Para publicar y hacerse conocer, un latinoamericano tenía que venir a Francia, donde la editorial Garnier o la casa editora de Ch. Bouret editaban prácticamente todas las novedades del continente en español y luego las exportaban por barco a las jóvenes repúblicas hispanas de ultramar. Inclusive los autores españoles del momento también acudían a París a trabajar en las empresas de ese rico y fogoso panorama editorial que convirtió en fenomenales best-sellers a Vargas Vila y Gómez Carrillo.
En el siglo XX, después del episodio de los modernistas que adoraron París, las drogas y la absenta, otras dos generaciones se instalaron y reinaron aquí: los autores de los años de entreguerras y la generación latinoamericana del boom en los años 50 y 60.
En la primera, toda una pléyade se instaló por décadas en tan cálido ambiente bohemio. Encabezados por Miguel Angel Asturias, que fue el primer best seller latinoamericano traducido en francés con Leyendas de Guatemala, vivieron y escribieron aquí el poeta peruano César Vallejo y sus compatriotas César Moro, los hermanos García Calderón, el ecuatoriano Gangotena, el mexicano Alfonso Reyes, entre otros que tejieron relaciones con los hipanófilos Valéry Larbaud y Roger Caillois.
La segunda generación, la del boom, con Pablo Neruda, Alejo Carpentier, Gabriel García Márquez, Carlos Fuentes, Julio Cortázar, Mario Vargas Llosa, ganó en esta capital un reconocimiento fenomenal inigualable, antes de que la literatura latinoamericana pasara de moda y perdiera protagonismo a fines del siglo XX y los tres primeros lustros del siglo XXI.

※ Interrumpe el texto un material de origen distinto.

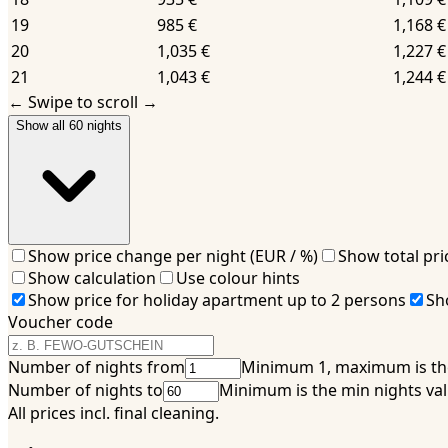
19
985 €
1,168 €
20
1,035 €
1,227 €
21
1,043 €
1,244 €
←
Swipe to scroll
→
Show all 60 nights
Show price change per night (EUR / %)
Show total pri
Show calculation
Use colour hints
Show price for holiday apartment up to 2 persons
Sh
Voucher code
Number of nights from
Minimum 1, maximum is the
Number of nights to
Minimum is the min nights v
All prices incl. final cleaning.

Pero pese a que ahora son preferidas otras literaturas asiáticas, nórdicas, anglosajonas, africanas y mediorientales en detrimento de las nuestras, los escritores latinoamericanos, argentinos, peruanos, uruguayos, brasileños, chilenos, mexicanos y centroamericanos que vivimos aquí seguimos llevando la antorcha de esa relación amistosa y amorosa entre los nativos del continente americano y una ciudad que sigue cada vez más bella y activa, iluminada por la fuerza de un pasado cuyos rastros y fantasmas perviven entre calles y edificios centenarios conservados como joyas que se resisten a desaparecer.